Ludwik Kowalski wrote:
...
2) Last year, while arguing with Leigh Palmer, you were
saying that it is possible to use the relaxation method do
calculate densities of space charges at various locations.

-- In general, sure. You can presumably use some sort
of relaxation method to solve any problem you can think
of.
-- In particular cases, one would need to know more
about what the problem is before writing down the
solution. Laplace's equation is particularly simple;
it says del squared phi equals zero. I know exactly
what zero is. Now you tell me you want del squared
phi to be nonzero. Well, there are a lot of nonzero
things, and I don't have any idea which one you want.

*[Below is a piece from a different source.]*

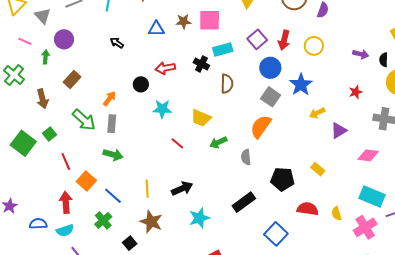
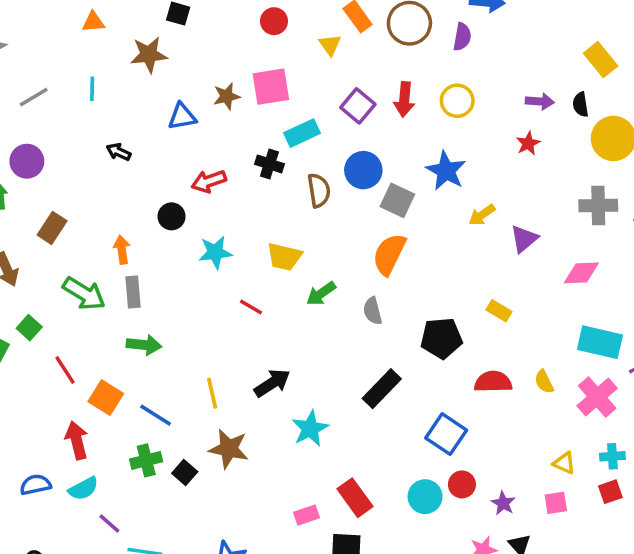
blue circle: (270, 68) -> (363, 170), moved
red star: (356, 92) -> (528, 143), moved
orange arrow: (109, 99) -> (122, 250), turned -35
green cross: (103, 220) -> (146, 460), turned 36
black square: (130, 243) -> (185, 473), moved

To illustrate, let me answer a question slightly
different from the one that was asked. Suppose we
were given, a priori, an assigned distribution of space
charge. Then it would be super-easy to write down
the algorithm to solve for the fields. We have a
Poisson solver instead of a Laplace solver, but the
idea is the same.
-- The update-step in the Laplace solver looks
at the local del squared, and if it is nonzero
it takes a step in a direction that will make it
more nearly zero.
-- The update-step in the Poisson solver looks
at the local del squared, and if it does not equal
the assigned value, it takes a step in the direction
that will make it more nearly so.

If you want to calculate the space charge as a
function of something else, you need to specify
what the something else is.

Specifically, a disturbance in the charge pattern with
wavelength lambda will die out exponentially with a
time constant tau, where
tau = (eps0 lambda^2) / (k L)
where 1/k is the resistivity of the paper

I considered a disturbance of the form
psi(t, x) = exp(-t/tau) sin(2pi x/lambda)
verified that it satisfied the equation of motion,
(not too near the boundaries) and solved for tau
as a function of lambda.

...
I do not know how to implement the above formula.

You don't need to implement it. That is something
that should come _out_ of a detailed simulation
of the time-dependence, not something that goes in.
And it's approximate, anyway.
All that went in to deriving it was things like
-- the idea of a capacitance
-- the idea of a resistivity
which are the sensible inputs IMHO.

That formula was intended to answer a particular
narrow qualitative question, namely what happens
if you change gradually from a high-conductivity
medium such as resistor paper to a tremendously
low-conductivity medium such as, say, rhombic
sulfur. The answer is that the timescale for
the medium to settle down on "right answer"
diverges, and the formula tells you qualitatively
what the timescale is.

(Also note that the demands on your voltmeter,
such as input impedance, also diverge. I suspect
lots and lots of students have gotten bogus
results from using junky voltmeters.)